After several economic inspections, carried out between 2007 and March of this year, an action was brought against the chain since a series of violations of the law relating to market practices and consumer protection would have established. It concerns the so-called bait-and-switch practices where Lidl would be guilty off. In the considered period, the federal agents of the ministry of economic affairs have registered more than 160 alleged violations.

Under European influence, consumer protection is valued highly and has a substantial impact on the commercial life. Firstly, Articles 86 j. 88 of the LMPC prohibit advertising which contains assertions, data or conceptions that are able to mislead regarding the identity, nature, composition, origin, quantity, availability or the features of the product or the consequences for the environment. In order for the advertising to constitute an infringement, it is not required that the publicity is in fact misleading or has caused damage. It suffices that the publicity, taking its overall impression into account, is capable to mislead people from the target group. This assessment needs to be made from the point of view of the average consumer who has average differentiation abilities. Only if the misconception is of that extent that it is capable to effectively influence the economic behaviour of such consumer that it can be qualified as misleading advertising. Bad faith on behalf of the seller is not a requirement to prohibit the misleading publicity.

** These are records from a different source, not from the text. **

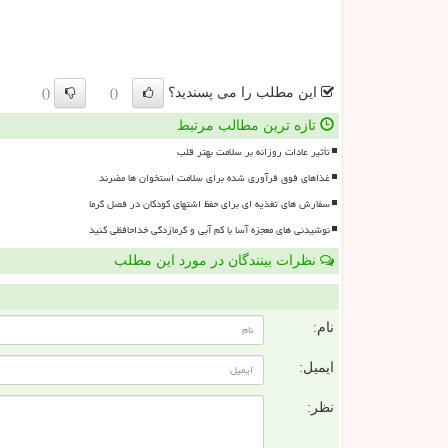
این مطلب را می پسندید؟
()
()
تازه ترین مطالب مرتبط
تأثیر عادات روزانه بر سلامت بهتر قلب
غذاهای فوق فرآوری شده برای سلامت استخوان ها مضرند
سفارش های تغذیه ای برای حفظ اشتهای کودکان در فصل گرما
نوشیدنی های معجزه آسا با کم آبی و گرمازدگی خداحافظی کنید
نظرات بینندگان در مورد این مطلب
ن
نام:
ایمیل:
نظر: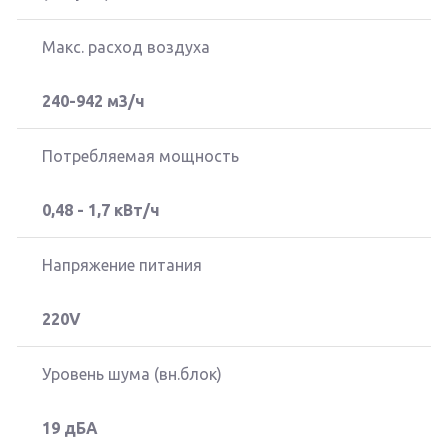
Макс. расход воздуха
240-942 м3/ч
Потребляемая мощность
0,48 - 1,7 кВт/ч
Напряжение питания
220V
Уровень шума (вн.блок)
19 дБА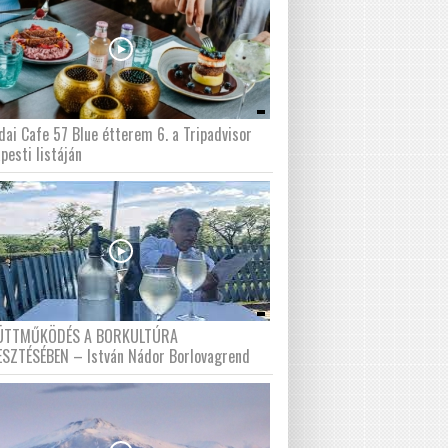
dai Cafe 57 Blue étterem 6. a Tripadvisor
pesti listáján
ÜTTMŰKÖDÉS A BORKULTÚRA
ESZTÉSÉBEN – István Nádor Borlovagrend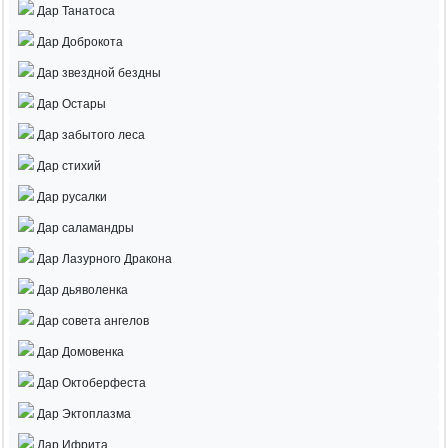
Дар Танатоса
Дар Доброкота
Дар звездной бездны
Дар Остары
Дар забытого леса
Дар стихий
Дар русалки
Дар саламандры
Дар Лазурного Дракона
Дар дьяволенка
Дар совета ангелов
Дар Домовенка
Дар Октоберфеста
Дар Эктоплазма
Дар Ифрита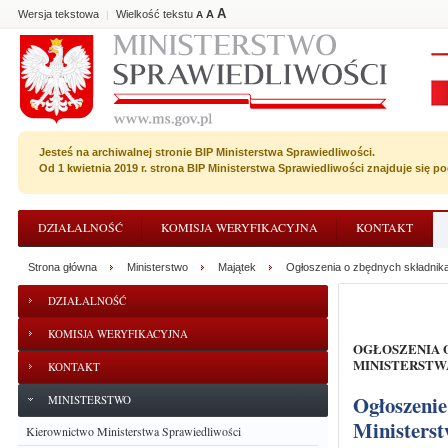
A
Wersja tekstowa
Wielkość tekstu
A
|
A
Jesteś na archiwalnej stronie BIP Ministerstwa Sprawiedliwości.
Od 1 kwietnia 2019 r. strona BIP Ministerstwa Sprawiedliwości znajduje się 
DZIAŁALNOŚĆ
KOMISJA WERYFIKACYJNA
KONTAKT
Strona główna
Ministerstwo
Majątek
Ogłoszenia o zbędnych składnik
DZIAŁALNOŚĆ
KOMISJA WERYFIKACYJNA
OGŁOSZENIA O ZBĘDNYCH SKŁADNIKACH RZECZOWYCH MAJĄTKU RUCHOMEGO
MINISTERSTW
KONTAKT
Ogłoszenie o zużytych i zbędnych składnikach majątku ruchomego
MINISTERSTWO
Ministerst
Kierownictwo Ministerstwa Sprawiedliwości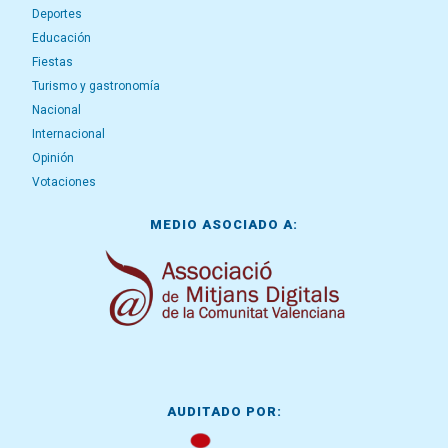
Deportes
Educación
Fiestas
Turismo y gastronomía
Nacional
Internacional
Opinión
Votaciones
MEDIO ASOCIADO A:
AUDITADO POR: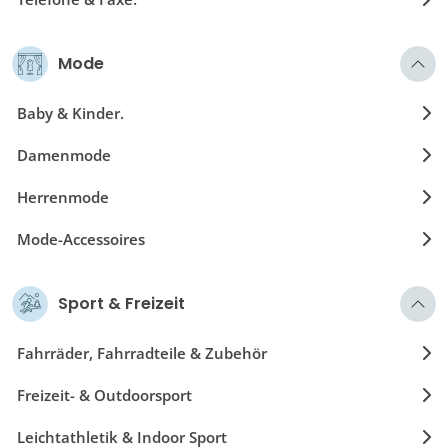
Spielzeuge
Mode
Baby & Kinder.
Damenmode
Herrenmode
Mode-Accessoires
Sport & Freizeit
Fahrräder, Fahrradteile & Zubehör
Freizeit- & Outdoorsport
Leichtathletik & Indoor Sport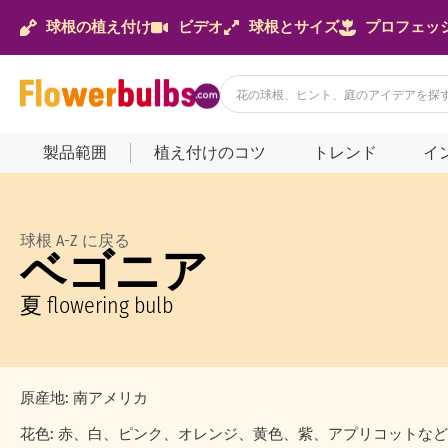
球根の植え付け
ビデオ
球根とサイズ
プロフェッ
製品範囲
植え付けのコツ
トレンド
イ
球根 A-Z に戻る
ベゴニア
夏 flowering bulb
原産地: 南アメリカ
花色: 赤、白、ピンク、オレンジ、黄色、紫、アプリコットなど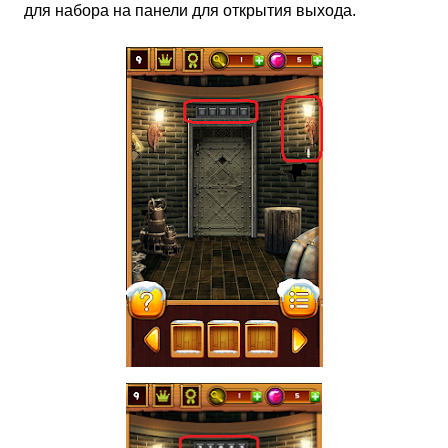
для набора на панели для открытия выхода.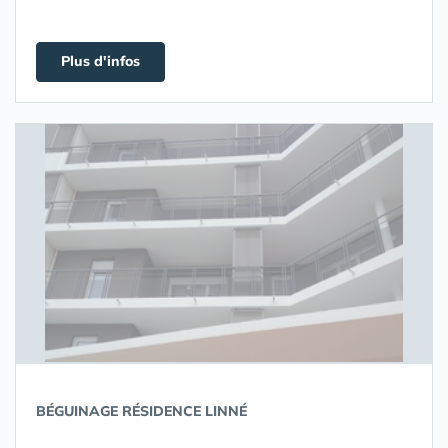
Plus d'infos
BÉGUINAGE RÉSIDENCE LINNÉ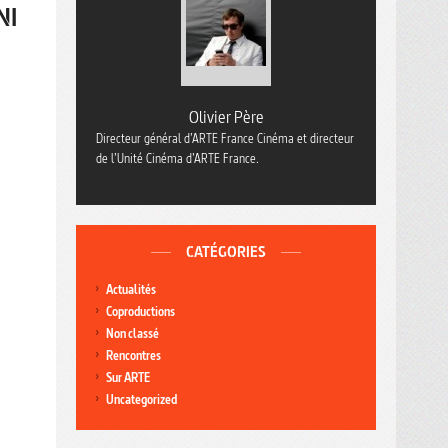
NI
Olivier Père
Directeur général d’ARTE France Cinéma et directeur
de l’Unité Cinéma d’ARTE France.
CATÉGORIES
Actualités
Coproductions
Non classé
Rencontres
Sur ARTE
Uncategorized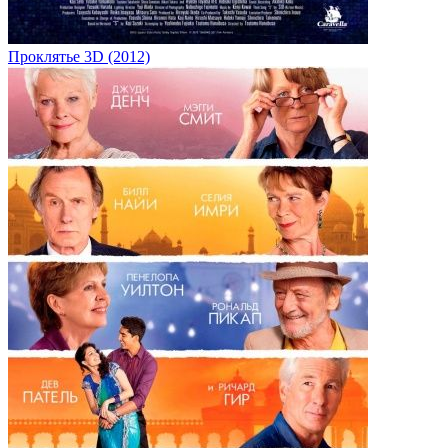
Проклятье 3D (2012)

Bait-and-switch practices, where Lidl is suspected of, comprise a type of misleading publicity, which is specifically prohibited by the LMPC. Article 91, 5° of the LMPC prohibits the advertising relating to the offering of products or services if the seller does not have a sufficient supply or cannot perform the services which, taking into account the size of the publicity are expected to be delivered. Thus, it concerns situations where retailers lure costumers into their stores with special promotions and actions for products of which they only have a few in stock. Typically, the consumer, once he entered the store, will buy, out of convenience, other products as well, or only other products.

Large wholesalers who offer a varied number of products can benefit from such practices. Publicity, where products are offered at a lower price is not prohibited as such. It is only required that a sufficient supply is available. Furthermore, the seller has to take Article 101 of the LMPC into account, in furtherance of which the lower price cannot result in resale at loss. In addition, the provisions regarding price reductions must be complied with and that the provisions, embedded in Article 20 relating to price reductions are to be respected.

Concerning this last category, pursuant to Article 37 of the LMPC, a retailer that announces a price reduction, limited in time and outside his store must, if the product cost more than EUR 25 and the stock is exhausted, offer the consumer a voucher which entitles him to purchase that product within a reasonable timeframe and under the same conditions of the offer. The assessment of the presence of a sufficient supply needs to be made for each and every selling point separately which is named in the publicity. However, the situation in other selling points may be taken into account. The assessment must be made at the time of launching the publicity.

Lidl is not the first food chain to be held accountable for such practices. In 2003, the commercial court held Carrefour liable since it had adverted the sale of electronic devices without providing for a sufficient stock. Nonetheless, the court failed to verify if the statement that only a limited number of products are available would justify Carrefour’s actions and thus no violation of old article 23, 9° of the LPCC would have been withheld. In that case, the consumer would clearly be notified that the supply is limited and hence the risk existed that the supply would be exhausted where he arrives at the store. Although such a statement would not be considered an absolute justification, it could have been of some value in the defence. Indeed, the court needs to verify if a reasonable supply was in fact anticipated.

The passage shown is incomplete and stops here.